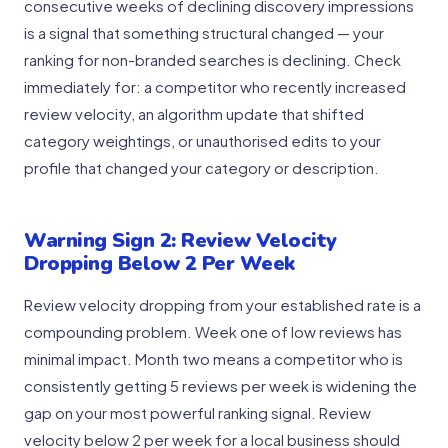
consecutive weeks of declining discovery impressions
is a signal that something structural changed — your
ranking for non-branded searches is declining. Check
immediately for: a competitor who recently increased
review velocity, an algorithm update that shifted
category weightings, or unauthorised edits to your
profile that changed your category or description.
Warning Sign 2: Review Velocity
Dropping Below 2 Per Week
Review velocity dropping from your established rate is a
compounding problem. Week one of low reviews has
minimal impact. Month two means a competitor who is
consistently getting 5 reviews per week is widening the
gap on your most powerful ranking signal. Review
velocity below 2 per week for a local business should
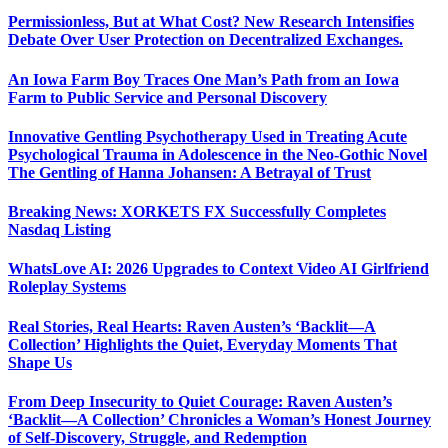
Permissionless, But at What Cost? New Research Intensifies
Debate Over User Protection on Decentralized Exchanges.
An Iowa Farm Boy Traces One Man’s Path from an Iowa
Farm to Public Service and Personal Discovery
Innovative Gentling Psychotherapy Used in Treating Acute
Psychological Trauma in Adolescence in the Neo-Gothic Novel
The Gentling of Hanna Johansen: A Betrayal of Trust
Breaking News: XORKETS FX Successfully Completes
Nasdaq Listing
WhatsLove AI: 2026 Upgrades to Context Video AI Girlfriend
Roleplay Systems
Real Stories, Real Hearts: Raven Austen’s ‘Backlit—A
Collection’ Highlights the Quiet, Everyday Moments That
Shape Us
From Deep Insecurity to Quiet Courage: Raven Austen’s
‘Backlit—A Collection’ Chronicles a Woman’s Honest Journey
of Self-Discovery, Struggle, and Redemption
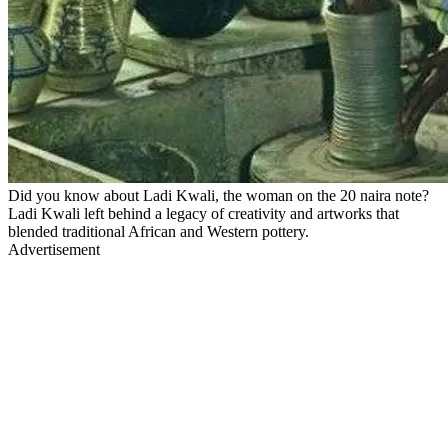
Did you know about Ladi Kwali, the woman on the 20 naira note?
Ladi Kwali left behind a legacy of creativity and artworks that
blended traditional African and Western pottery.
Advertisement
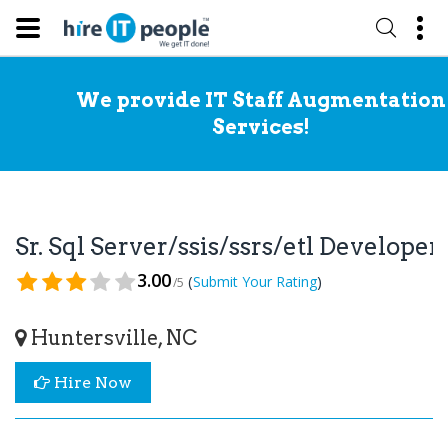
We provide IT Staff Augmentation
Services!
Sr. Sql Server/ssis/ssrs/etl Develope
3.00
(
)
Submit Your Rating
/5
Huntersville, NC
Hire Now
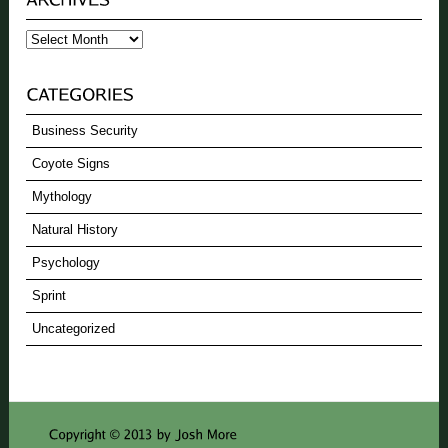
Archives
Business Security
Coyote Signs
Mythology
Natural History
Psychology
Sprint
Uncategorized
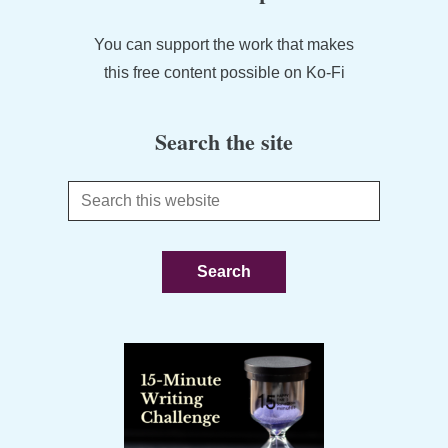
You can support the work that makes
this free content possible on Ko-Fi
Search the site
Search
this
website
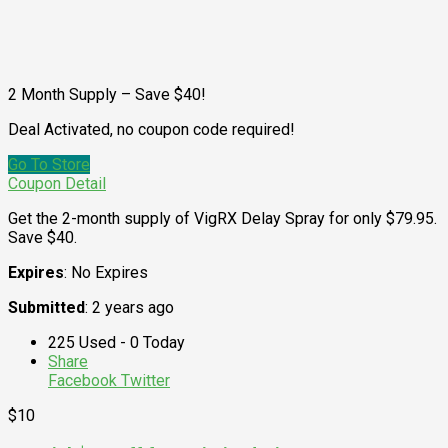
2 Month Supply – Save $40!
Deal Activated, no coupon code required!
Go To Store
Coupon Detail
Get the 2-month supply of VigRX Delay Spray for only $79.95.
Save $40.
Expires
: No Expires
Submitted
: 2 years ago
225 Used - 0 Today
Share
Facebook
Twitter
$10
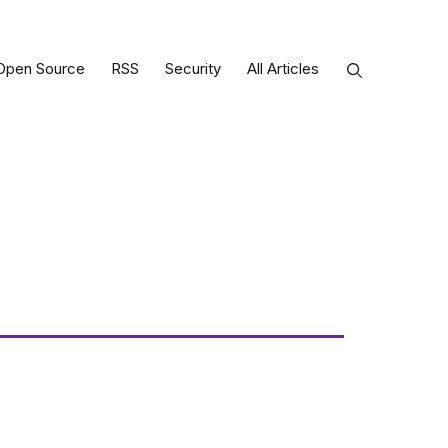
Open Source
RSS
Security
All Articles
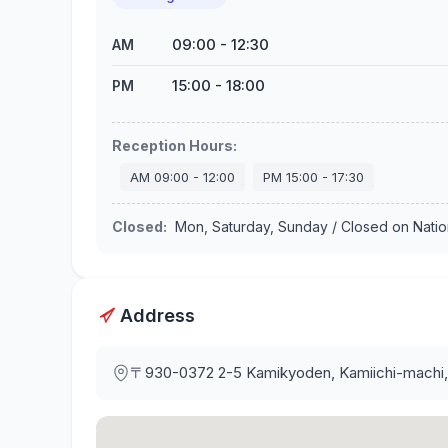
09:00
-
12:30
AM
15:00
-
18:00
PM
Reception Hours
:
AM
09:00
-
12:00
PM
15:00
-
17:30
Closed
:
Mon, Saturday, Sunday / Closed on Nati
Address
〒930-0372
2-5 Kamikyoden, Kamiichi-machi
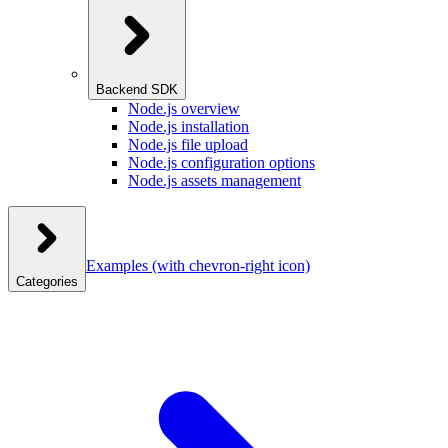
Backend SDK
Node.js overview
Node.js installation
Node.js file upload
Node.js configuration options
Node.js assets management
Examples
(with chevron-right icon)
Categories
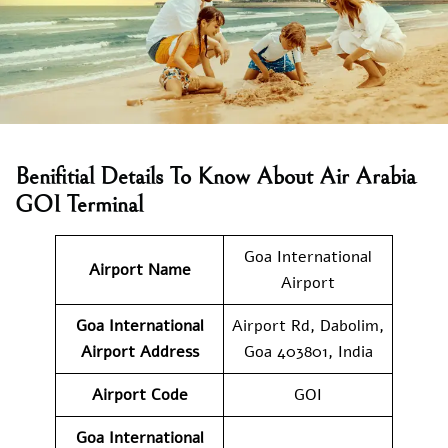
Benifitial Details To Know About Air Arabia
GOI Terminal
Goa International
Airport Name
Airport
Goa International
Airport Rd, Dabolim,
Airport Address
Goa 403801, India
Airport Code
GOI
Goa International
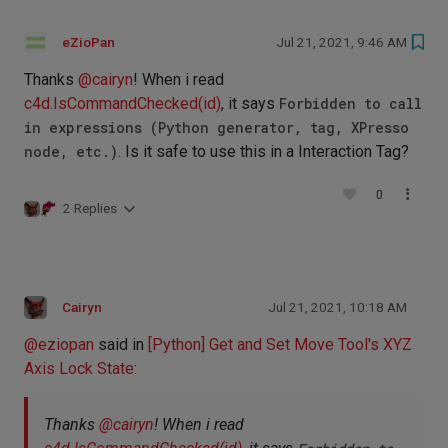
eZioPan
Jul 21, 2021, 9:46 AM
Thanks
@
cairyn
! When i read
c4d.IsCommandChecked(id)
, it says
Forbidden to call
in expressions (Python generator, tag, XPresso
node, etc.)
. Is it safe to use this in a Interaction Tag?
0
2 Replies
Cairyn
Jul 21, 2021, 10:18 AM
@
eziopan
said in
[Python] Get and Set Move Tool's XYZ
Axis Lock State
:
Thanks
@
cairyn
! When i read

===============

Lines with the word "competitor": how many are there in the material? Answer with the number alone.

2